Workshops

Eliciting Structure in Genomics Data
Eliciting Structure in Genomics Data
Bridging the Gap between Theory, Algorithms, Implementations, and Applications

 

August 30-September 3, 2021

 

Methods for dimension reduction play a critical role in a wide variety of genomic applications. Indeed, as technology develops, and datasets grow in both size and complexity, the need for effective dimension reduction methods that help visualize and distill the primary structures remains as essential as ever. The development and provision of effective methods for dimension reduction involves connecting a series of areas of expertise: from theory to algorithms, implementations and applications.

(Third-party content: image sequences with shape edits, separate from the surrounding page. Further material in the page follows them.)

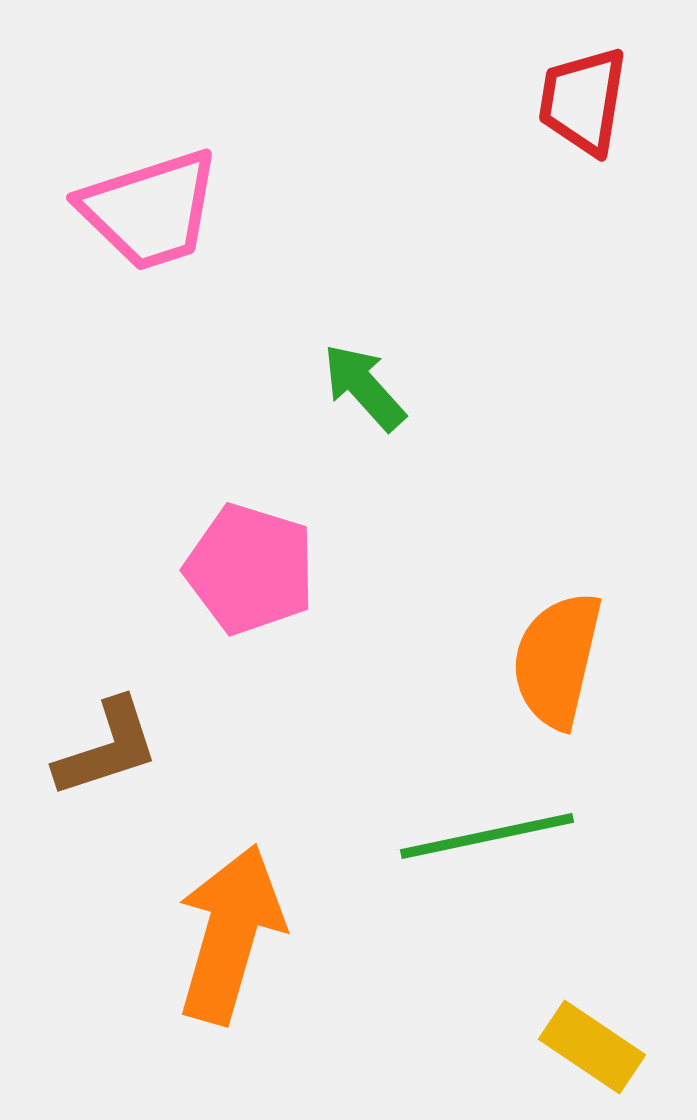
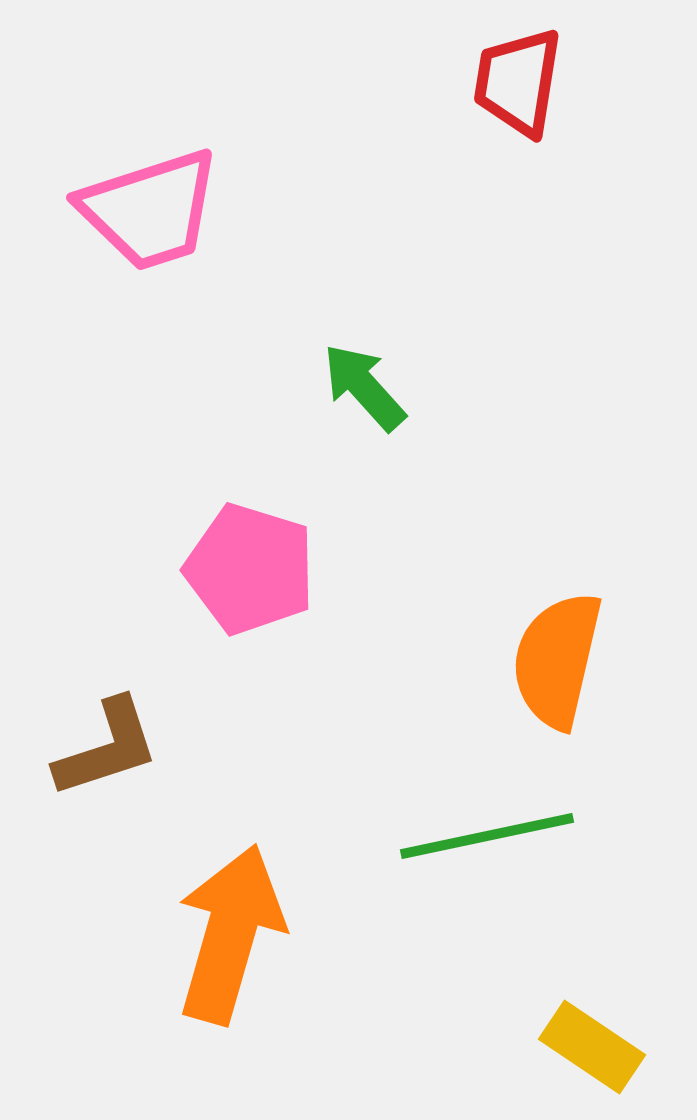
red trapezoid: moved 65 px left, 19 px up
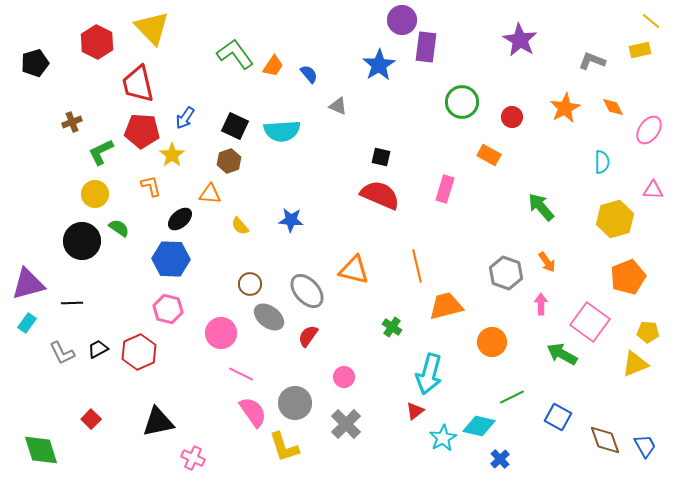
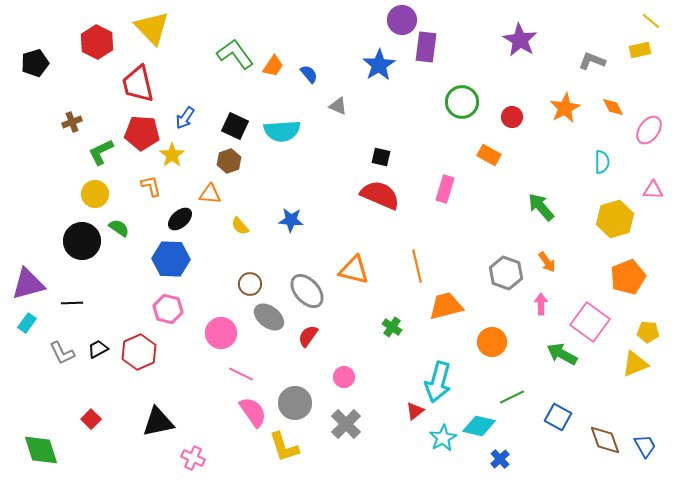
red pentagon at (142, 131): moved 2 px down
cyan arrow at (429, 374): moved 9 px right, 8 px down
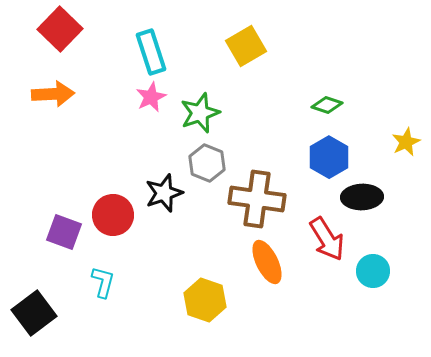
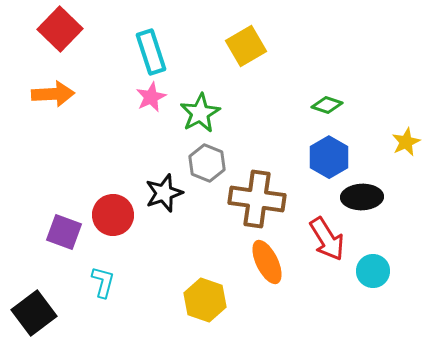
green star: rotated 9 degrees counterclockwise
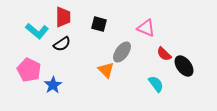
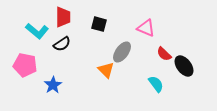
pink pentagon: moved 4 px left, 5 px up; rotated 15 degrees counterclockwise
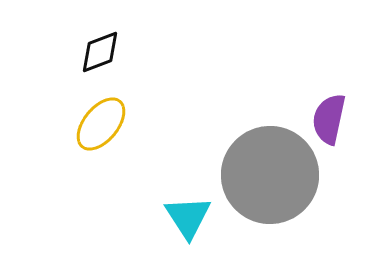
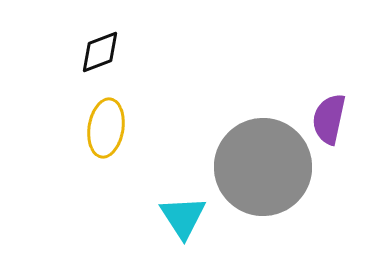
yellow ellipse: moved 5 px right, 4 px down; rotated 30 degrees counterclockwise
gray circle: moved 7 px left, 8 px up
cyan triangle: moved 5 px left
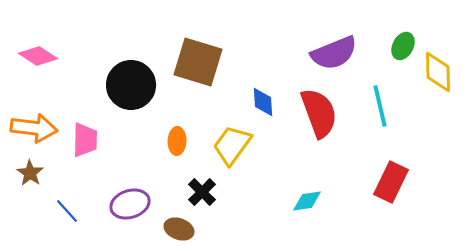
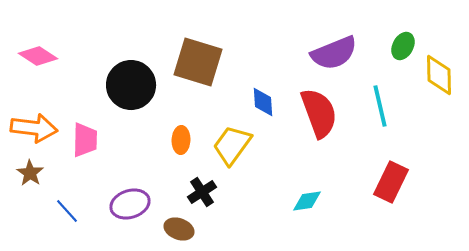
yellow diamond: moved 1 px right, 3 px down
orange ellipse: moved 4 px right, 1 px up
black cross: rotated 12 degrees clockwise
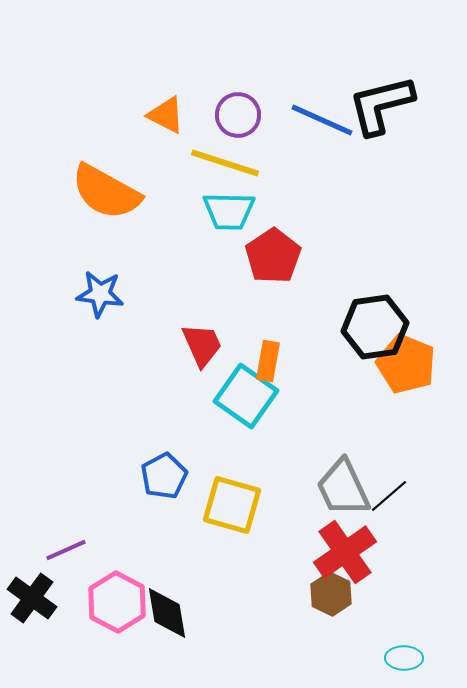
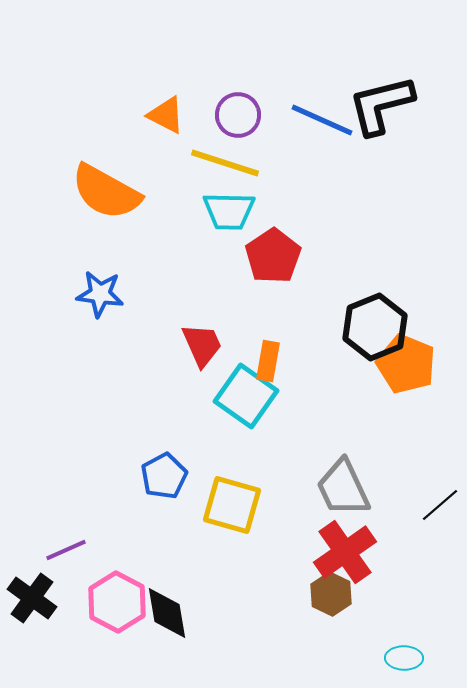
black hexagon: rotated 14 degrees counterclockwise
black line: moved 51 px right, 9 px down
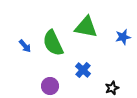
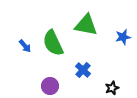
green triangle: moved 2 px up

Introduction to Distributed Solutions
Opening Workshop: An introduction to the area of distributed solutions
October 4-7, 2021

 

This conference will consist of three series of lectures, the aim of which is to present the main issues at stake in the analysis of distributed solutions to complex societal problems and to describe some mathematical tools to handle these questions. Applications range from collective behavior in economy and finance to crowd analysis and the spread of diseases, and from machine learning to stochastic optimization and artificial intelligence.

Mean-field approaches in Machine Learning and Statistics
Mean-field approaches in Machine Learning and Statistics
October 18-21, 2021

 

The aim of this workshop is to gather specialists from machine learning and statistics to applied probability and analysis who share a common interest in mean-field models. Potential applications range from mean-field games to stochastic algorithms and simulations, neural networks and frequentist or Bayesian statistical inference for interacting systems.

Aggregate dynamics in models with heterogeneous agents
Aggregate dynamics in models with heterogeneous agents
October 27-29, 2021

 

This conference invites participants to present and discuss current research on models with the following features. The heterogeneous agents feature refers to agents solving dynamic problems subject to idiosyncratic random shocks, each agent with non-trivial interactions with the remaining agents. The “aggregate dynamics” feature refers to the focus on the understanding and characterization of the dynamics of the entire system, either itself subject to aggregate shock or as a deterministic system, using analytical or numerical techniques. Examples of such models are variants of Mean Field Games. Models will have applications in several fields in economics and intersections with other disciplines.

Mean-Field Models for interacting agents
Mean-Field Models for interacting agents
November 1-4, 2021

 

Interacting particle models are a powerful mathematical tool to model the behavior of large groups in economics as well as in the life and social sciences. Understanding the dynamics of these systems on different levels is of great importance, as it gives insights into the emergence of many complex phenomena. In this workshop we will focus on recent developments and emerging challenges in the derivation and analysis of these micro- and mean-field models. It will feature different perspectives and approaches to these challenges, by bringing together applied mathematicians working at the interfaces between statistics, social sciences and the life sciences.

Applications of Mean Field Games
Applications of Mean Field Games: from Models to Practice
November 16-19, 2021

 

The paradigm of Mean Field Games (MFG) has become a major connection between distributed decision-making and stochastic modeling. Starting out in the stochastic control literature, it is gaining rapid adoption across a range of industries. The objective of this workshop is to give a clear vision of how MFG tools are being used in practical settings, both in complement and in contrast to the usual methodologies. The workshop will gather researchers both from industry and universities and will focus on diverse application areas.